The best motorcycle racing era – The definitive answer:
The answer is actually extremely simple, if you’re willing to admit it. The golden age of motorcycle racing is the time when you first started going to watch races and enjoyed it the most.
Like your first true love, whether on two wheels or two legs, there was the thrill of getting to the circuit and hearing the noise of bikes circulating during practice. The joy of turning up somewhere where the car park saw the motorcycles outnumber cars. And the knowledge you could spend a day talking about bikes without someone feeling the need to quote accident statistics at you – generally not even on the Bikesafe stand where the police are more interested in talking about improving your riding and seeing if they can watch some of the racing if they stand in the right spot.
Brands Hatch will always be the best UK circuit in my opinion.

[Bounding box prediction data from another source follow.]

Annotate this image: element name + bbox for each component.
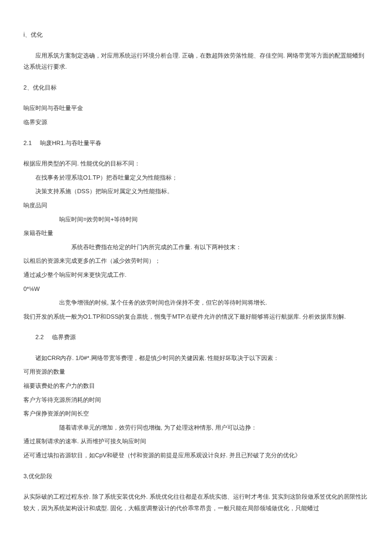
s21-line-1: 根据应用类型的不同. 性能优化的目标不同： xyxy=(23,158,369,169)
s21-line-8: 以相后的资源来完成更多的工作（减少效劳时间）； xyxy=(23,255,369,267)
s22-line-5: 客户保挣资派的时间长空 xyxy=(23,408,369,419)
section-2-line-1: 响应时间与吞吐量平金 xyxy=(23,102,369,114)
s22-line-3: 福要该费处的客户力的数目 xyxy=(23,380,369,392)
s21-line-11: 出竞争增强的时候, 某个任务的效劳时间也许保持不变，但它的等待时间将增长. xyxy=(23,297,369,308)
s22-line-4: 客户方等待充源所消耗的时间 xyxy=(23,394,369,406)
section-2-1-text: 响废HR1.与吞吐量平春 xyxy=(40,139,101,146)
s21-line-7: 系统吞吐费指在给定的叶门内所完成的工作量. 有以下两种技末： xyxy=(23,241,369,253)
section-1-paragraph: 应用系筑方案制定选确，对应用系统运行环境分析合理. 正确，在数超阵效劳落性能、存… xyxy=(23,50,369,73)
s21-line-5: 响应时间=效劳时间+等待时间 xyxy=(23,214,369,225)
s21-line-12: 我们开发的系统一般为O1.TP和DSS的复合票统，惻曳于MTP.在硬件允许的情况… xyxy=(23,311,369,323)
section-2-2-text: 临界费源 xyxy=(52,334,76,340)
s21-line-6: 泉籍吞吐量 xyxy=(23,227,369,239)
section-2-2-title: 2.2 临界费源 xyxy=(23,331,369,343)
section-1-title: i、优化 xyxy=(23,29,369,41)
section-2-title: 2、优化目标 xyxy=(23,82,369,93)
section-2-2-num: 2.2 xyxy=(35,334,43,340)
s22-line-6: 随着请求单元的增加，效劳行同也增枷, 为了处理这种情形, 用户可以边挣： xyxy=(23,422,369,433)
section-2-line-2: 临界安源 xyxy=(23,116,369,128)
s21-line-4: 响度品同 xyxy=(23,200,369,211)
section-2-1-num: 2.1 xyxy=(23,139,32,146)
s21-line-9: 通过减少整个响应时何来更快完成工作. xyxy=(23,269,369,281)
s22-line-7: 通过展制请求的速率. 从而维护可接夂响应时间 xyxy=(23,436,369,447)
section-3-paragraph: 从实际破的工程过程东价. 除了系统安装优化外. 系统优化往往都是在系统实德、运行… xyxy=(23,491,369,514)
section-3-title: 3,优化阶段 xyxy=(23,471,369,482)
s21-line-3: 决策支持系施（DSS）把响应对属定义为性能指标。 xyxy=(23,186,369,197)
s22-line-8: 还可通过填扣咨源软目，如CpV和硬登（忖和资源的前提是应用系观设计良好. 并且已… xyxy=(23,450,369,461)
s21-line-10: 0*⅛W xyxy=(23,283,369,295)
s22-line-1: 诸如CRR内存. 1/0#*.网络带宽等费理，都是慎少时同的关健因素. 性能好坏… xyxy=(23,352,369,364)
s21-line-2: 在找事务於理系琉O1.TP）把吞吐量定义为性能指标； xyxy=(23,172,369,183)
section-2-1-title: 2.1 响废HR1.与吞吐量平春 xyxy=(23,137,369,149)
s22-line-2: 可用资源的数量 xyxy=(23,366,369,378)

Regardless of the natural amphitheatre around the Indy circuit, or the dramatic crowd noise as bikes reappear under the bridge, or the space you can always find by tracking out to the back of the track, none of those reasons are why I’ll pick it above Donington, Silverstone, Cadwell etc.
It’s because it’s completely linked with watching BSB and WSB with my dad and mates, having usually survived a hungover pillion ride, and an underage hair of the dog – still young enough to imagine that I could have a go at racing one day, enjoying tracking the performances of as many riders in as many classes as possible, and the bikes I hoped to own in the future.
And because years later I was able to mix working in the paddock, and the pleasures of an air-conditioned press office, with nipping out to catch up with my mates and a pint. There’s a definite difference between dodging scooters piled with tyres when you have a purpose for being there and mooching through with the rest of the crowds. I still remember being at Oulton Park long after even the race transporters had left, drinking a beer found in a fridge and then having to climb over a gate to leave with a colleague.
Racing changes, people don’t:
Of course, racing has evolved over the years. Pudding basin helmets and hay bales have been replaced by air fences and media-trained riders who ensure they are wearing the right baseball caps and watches for their sponsors as soon as they are in parc ferme. But try explaining that racing was better in the old days to a 15-year-old screaming themselves hoarse to support Scott Redding at Silverstone last weekend. Or better yet, let them build their own golden age of racing to bore their kids with in 20+ years.